** Opening Data excerpts block **

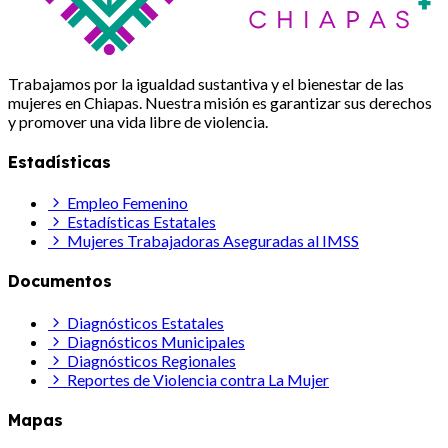
Trabajamos por la igualdad sustantiva y el bienestar de las
mujeres en Chiapas. Nuestra misión es garantizar sus derechos
y promover una vida libre de violencia.
Estadísticas
Empleo Femenino
Estadísticas Estatales
Mujeres Trabajadoras Aseguradas al IMSS
Documentos
Diagnósticos Estatales
Diagnósticos Municipales
Diagnósticos Regionales
Reportes de Violencia contra La Mujer
Mapas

** Closing Data excerpts block **

__Your task__. Retype all the records exactly and keep out every picture.

__Result of the task__.
Trabajamos por la igualdad sustantiva y el bienestar de las
mujeres en Chiapas. Nuestra misión es garantizar sus derechos
y promover una vida libre de violencia.
Estadísticas
Empleo Femenino
Estadísticas Estatales
Mujeres Trabajadoras Aseguradas al IMSS
Documentos
Diagnósticos Estatales
Diagnósticos Municipales
Diagnósticos Regionales
Reportes de Violencia contra La Mujer
Mapas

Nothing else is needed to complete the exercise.